In parallel, remarkable accomplishments have been achieved in cavity optomechanics, such as ground-state cooling of mechanical resonators12,13,14, ultrasensitive motion detections15,16,17, nonreciprocal control of photons and phonons18,19,20, and so on. Optomechanical system owing to its high controllability has been proposed as a novel mechanism for nonlocal heat transfer and thermal management21,22,23,24,25,26, however, it has not been experimentally demonstrated because of the technical challenges in precisely manipulating optomechanical arrays inside an optical cavity.

Here we study the transport of thermal energy between two spatially separated nanomechanical resonators mediated by the cavity light field. Compared to other mechanisms of heat transport, the optomechanical coupling can be coherently manipulated and it could be, in principle, infinitely long-range, which provides a new mechanism for heat transfer with high tunability. Importantly, in the strong coupling regime, we find that the heat flux flows back and forth coherently in nonequilibrium steady-state at short time scales, and the oscillation period is fully determined by the eigenmodes of such a composite system. This means that the coherence is dominated over the dissipations in such an inherently random process. In addition, we test the constraints on the precision of steady-state heat flux, i.e., the thermodynamic uncertainty relation27,28,29,30,31,32,33,34,35,36,37, in such a thermal gradient driven far-off equilibrium system at various coupling strengths, including the strong coupling regime. Therefore, our observations provide new insights for nonequilibrium thermodynamics and nontrivial extension beyond the weak coupling, in contrast to most previous systems of stochastic thermodynamics that are overdamped3,4.

## Results

### Experimental setup

The multimode optomechanical system offers an exceptional degree of freedom to investigate phonon heat transport. The thermal energy is transported between two nanomechanical resonators mediated by a cavity field, as shown in Fig. 1a. The resonators are two SiN membranes with dimensions 1 mm × 1 mm × 50 nm.
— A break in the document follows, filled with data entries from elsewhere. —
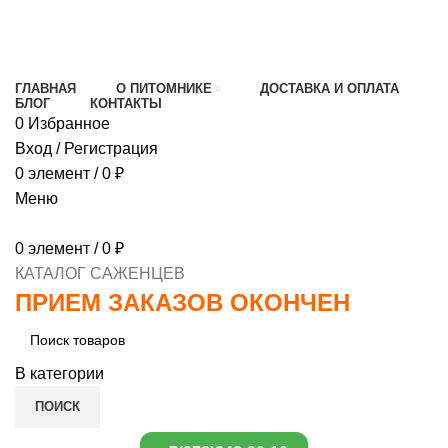
МИНИМАЛЬНЫЙ ЗАКАЗ
1000 РУБЛЕЙ,
ПРЕДОПЛАТА 30% , ПРИ ПОЛУЧЕНИИ 70%
ГЛАВНАЯ
О ПИТОМНИКЕ
ДОСТАВКА И ОПЛАТА
БЛОГ
КОНТАКТЫ
0
Избранное
Вход / Регистрация
0
элемент
/
0
₽
Меню
0
элемент
/
0
₽
КАТАЛОГ САЖЕНЦЕВ
ПРИЕМ ЗАКАЗОВ ОКОНЧЕН
В категории
ПОИСК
The membranes separated by 6 cm are placed inside a Fabry-Perot cavity38,39. The motions of membranes are monitored by two weak probe laser fields separately (not shown in Fig. 1a). We focus on the vibrational (1,1) modes, which are nearly degenerate with eigenfrequencies ω1,2 ~ 2π × 400 kHz. Piezos are used to precisely control the eigenfrequencies of each membrane40. The cavity is driven by a red-detuned laser field, which interacts with both membranes simultaneously due to the dynamical backaction. Therefore, two individual modes of membranes are effectively coupled mediated by the cavity field. The phonon heat transport is realized by contacting two membranes with independent thermal baths. Such a system can be equivalently viewed as two mutually coupled harmonic oscillators, as shown in Fig. 1b, with one in contact with a room temperature reservoir and the other with a high temperature reservoir (realized by exciting the membrane with a Gaussian white noise). The temperature gradient drives the system out of equilibrium with a mean heat flux from the hot reservoir to the cold reservoir under the effective optomechanical coupling. When the coupling between the membranes is zero by turning off the cavity field, the membranes have the equivalent temperatures as their own reservoirs.

### Effective Hamiltonian

The interaction Hamiltonian of such a composite system of two membranes interacting with a common cavity field is $$H_{int} = - \hbar \mathop {\sum}\nolimits_{i = 1,2} {g_i} \hat a^\dagger \hat a(\hat b_i^\dagger + \hat b_i)$$, where $${\hat{\mathrm{a}}}$$ and $$\hat b_i$$ are the annihilation operators for cavity and mechanical modes, respectively. gi is the optomechanical coupling rate of each membrane. After eliminating the cavity mode, the system can be effectively described by the following Langevin equations (see Supplementary Note 1)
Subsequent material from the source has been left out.